Ten babies born in NI women’s refuges in 12-month period

Latest report indicates that demand for services by victims of domestic violence is high

“Helpline calls and the needs of women are becoming more and more complex as the years pass.” Photograph: iStock

“Helpline calls and the needs of women are becoming more and more complex as the years pass.” Photograph: iStock


Women’s Aid refuges in Northern Ireland became the first home for 10 newborn babies last year, according to its annual report.

The report, which is due to be published this week, will reveal that in the year from April 2017 to April 2018, 717 women and 485 children stayed in its refuges.

Of these 717 women, 182 were ethnic-minority black women and 30 were from the Traveller community.

Some 389 women in refuges and 2,184 women in outreach identified as having a disability or complex need.

A further 285 women could not access refuges during the year because they were full.


6,385 women and 6,784 children accessed outreach support allowing them to stay in their own homes.

The Women’s Aid movement in the North began in 1975 and is made up of nine local groups and Women’s Aid Federation Northern Ireland.

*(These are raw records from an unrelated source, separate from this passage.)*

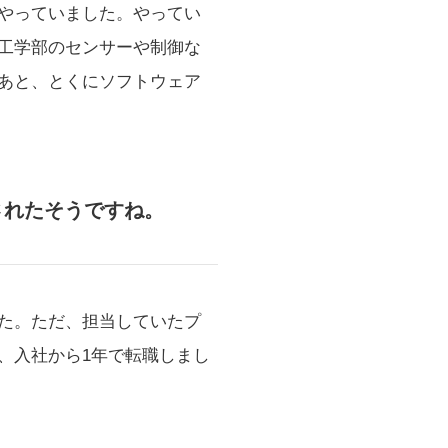
やっていました。やってい
工学部のセンサーや制御な
あと、とくにソフトウェア
されたそうですね。
た。ただ、担当していたプ
、入社から1年で転職しまし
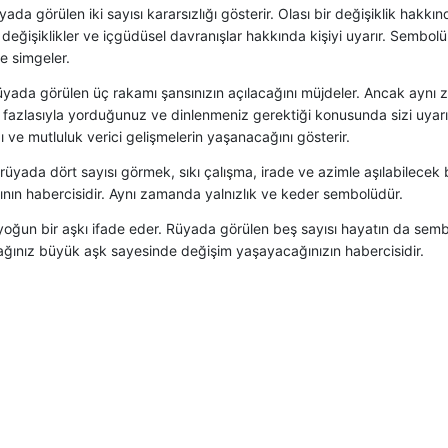
rüyada görülen iki sayısı kararsızlığı gösterir. Olası bir değişiklik hakkı
 değişiklikler ve içgüdüsel davranışlar hakkında kişiyi uyarır. Sembol
e simgeler.
üyada görülen üç rakamı şansınızın açılacağını müjdeler. Ancak aynı
 fazlasıyla yorduğunuz ve dinlenmeniz gerektiği konusunda sizi uyarır
 ve mutluluk verici gelişmelerin yaşanacağını gösterir.
 rüyada dört sayısı görmek, sıkı çalışma, irade ve azimle aşılabilecek 
ının habercisidir. Aynı zamanda yalnızlık ve keder sembolüdür.
yoğun bir aşkı ifade eder. Rüyada görülen beş sayısı hayatın da semb
ğınız büyük aşk sayesinde değişim yaşayacağınızın habercisidir.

As it marks the 40th anniversary of supporting victims of domestic and sexual violence with a fund-raising gala dinner in Belfast on December 6th, the figures in its latest report indicate demand for its services are high.


Statistics provided to The Irish Times indicate that 43 women were pregnant when they entered Women’s Aid refuges over the 12-month period, and 161 received outreach support during their pregnancy.

A total of 10 babies were born to women living in the refuges over the past year.

The Domestic and Sexual Violence helpline (0808-8021414), managed by Women’s Aid, handled 26,547 calls over the year, mainly from victims.

Women’s Aid Federation NI regional policy and information co-ordinator Louise Kennedy explained that it helps a broad range of people from teenagers to those over 85, with 25 per cent of women in its services under 25, and 16 per cent over 55.

“Helpline calls and the needs of women are becoming more and more complex as the years pass,” she said.

Women’s Aid could do with more funding, and would like more corporate backing, which in the past it has failed to attract because of the subject matter of its work.

“We are not a cats charity,” Ms Kennedy said. “But when we had our children’s conference in February we got corporate backing from AllState and Bank of Ireland. It showed us the time is right for that corporate social responsibility and those type of partnerships to be developed.”

Women’s Aid is examining the preliminary review from retired senior judge John Gillen on how the law deals with serious sexual offences in the wake of the trial of rugby players Paddy Jackson and Stuart Olding, who were acquitted of rape.

Women’s Aid is to deliver behavioural classes to Ulster Rugby’s professional and academy players that will include discussions on sexual consent.

The classes are expected to cover social life, social engagement, personal conduct and making good choices. A partnership between Ulster Rugby and Women’s Aid developed in the aftermath of the Belfast rape trial.